Companies from China to India are offering notes after yields on dollar bonds for Asia’s issuers, not including Japan, fell to a 10-month low of 4.97 percent on April 14, according to JPMorgan Chase & Co. indexes. Borrowing costs were 5.02 percent yesterday. The most companies are poised to sell securities today since Jan. 8, according to data compiled by Bloomberg.

“There is still ample liquidity in the market and there is pent-up demand given the lower issuance ahead of the Easter long weekend,” said David Lai, investment director in Singapore at Eastspring Investments, which had $100 billion of assets under management as of Dec. 31. “Interest rates are still low so, if borrowers wait longer there will be even more uncertainty and rates could go up.”

Tencent is offering three-year notes at about 140 basis points more than Treasuries and five-year debt at a spread of about 185 basis points.

Sinochem Offering

Sinochem is selling five-year debentures at about 175 basis points more than U.S. bonds.

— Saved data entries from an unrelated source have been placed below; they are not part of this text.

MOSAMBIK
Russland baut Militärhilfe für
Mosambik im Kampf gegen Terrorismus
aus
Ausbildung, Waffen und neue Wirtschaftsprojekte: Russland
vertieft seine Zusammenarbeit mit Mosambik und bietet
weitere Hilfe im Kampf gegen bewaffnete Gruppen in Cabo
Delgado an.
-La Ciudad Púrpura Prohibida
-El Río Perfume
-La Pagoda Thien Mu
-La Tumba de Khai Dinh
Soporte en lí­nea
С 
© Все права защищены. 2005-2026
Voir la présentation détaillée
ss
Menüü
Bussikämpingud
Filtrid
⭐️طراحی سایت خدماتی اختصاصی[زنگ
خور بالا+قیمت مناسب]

Korea Expressway, the country’s highway builder, is offering a three-year note at a spread of about 100 basis points.

Kasikornbank is selling its securities at about 200 basis points more than Treasuries, and Union Bank of India is marketing a similar-maturity bond at a premium of about 290 basis points, people said.

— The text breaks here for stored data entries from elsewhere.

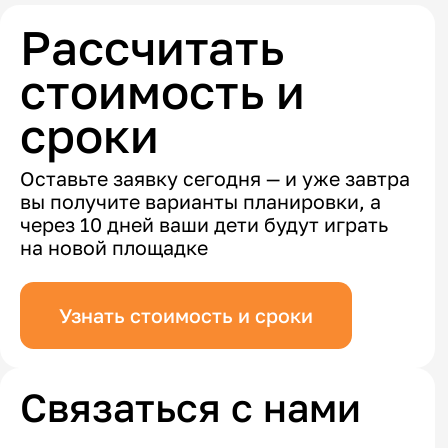
Рассчитать
стоимость и
сроки
Оставьте заявку сегодня — и уже завтра
вы получите варианты планировки, а
через 10 дней ваши дети будут играть
на новой площадке
Узнать стоимость и сроки
Связаться с нами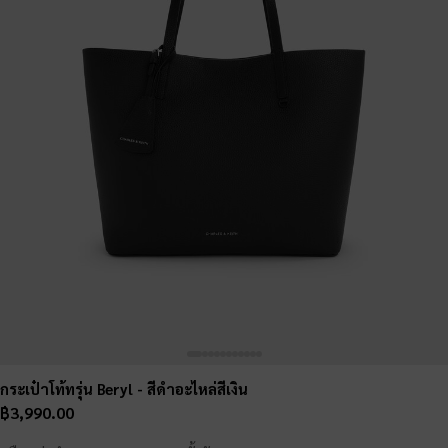
กระเป๋าโท้ทรุ่น Beryl
- สีดำอะไหล่สีเงิน
฿3,990.00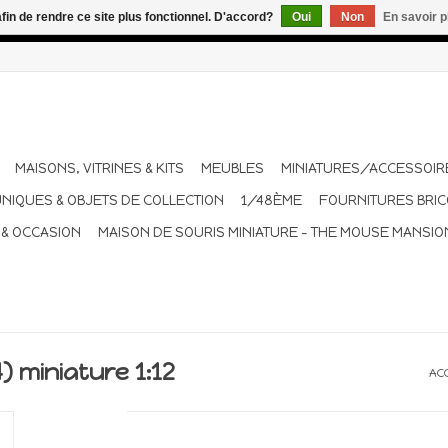
afin de rendre ce site plus fonctionnel. D'accord?
Oui
Non
En savoir p
dant les vacances. Les envois sont effectués une à deux fois pa
MAISONS, VITRINES & KITS
MEUBLES
MINIATURES/ACCESSOIR
UNIQUES & OBJETS DE COLLECTION
1/48ÈME
FOURNITURES BRI
 & OCCASION
MAISON DE SOURIS MINIATURE - THE MOUSE MANSIO
4) miniature 1:12
AC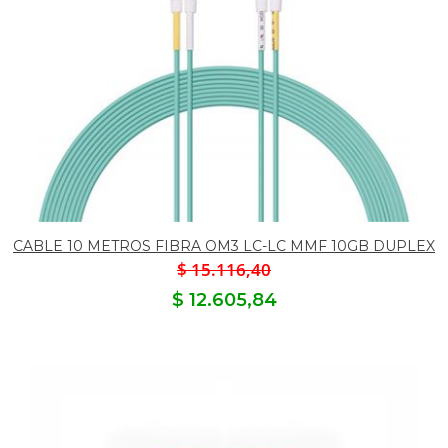
CABLE 10 METROS FIBRA OM3 LC-LC MMF 10GB DUPLEX
$ 15.116,40
$ 12.605,84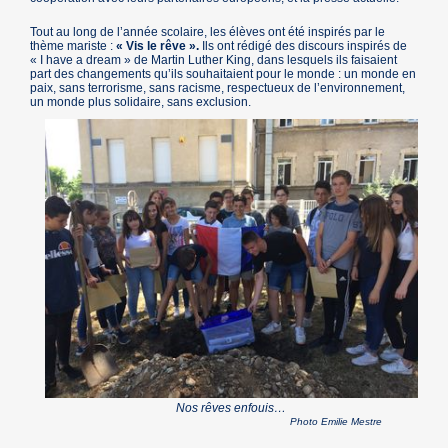
Tout au long de l’année scolaire, les élèves ont été inspirés par le
thème mariste :
« Vis le rêve ».
Ils ont rédigé des discours inspirés de
« I have a dream » de Martin Luther King, dans lesquels ils faisaient
part des changements qu’ils souhaitaient pour le monde : un monde en
paix, sans terrorisme, sans racisme, respectueux de l’environnement,
un monde plus solidaire, sans exclusion.
Nos rêves enfouis…
Photo Emilie Mestre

Woori Bank Co. hired banks as it considers offering Basel III-compliant dollar notes, according to a person familiar with the matter.

The cost of insuring Asia-Pacific corporate and sovereign bonds declined today. The Markit iTraxx Asia index of 40 investment-grade borrowers outside Japan fell 1 basis point to 120.5 basis points as of 8:35 a.m. in Singapore, Australia & New Zealand Banking Group Ltd. prices show. The gauge is on course to decline to the lowest level since April 10, according to data provider CMA.

The Markit iTraxx Australia index decreased 1.25 basis points to 97.25 as of 10:33 a.m. in Sydney, according to Citigroup Inc. The benchmark is on track for its biggest one-day drop, and lowest close, since April 10, according to CMA, which is owned by McGraw-Hill Cos. and compiles prices quoted by dealers in the privately negotiated market.

The Markit iTraxx Japan index was little changed at 84.25 basis points as of 9:32 a.m. in Tokyo, Citigroup prices show.

Credit-default swap indexes are benchmarks for insuring bonds against default and traders use them to speculate on credit quality. A drop signals improving perceptions of creditworthiness, while an increase suggests the opposite.

The swap contracts pay the buyer face value in exchange for the underlying securities should a borrower fail to meet its debt agreements.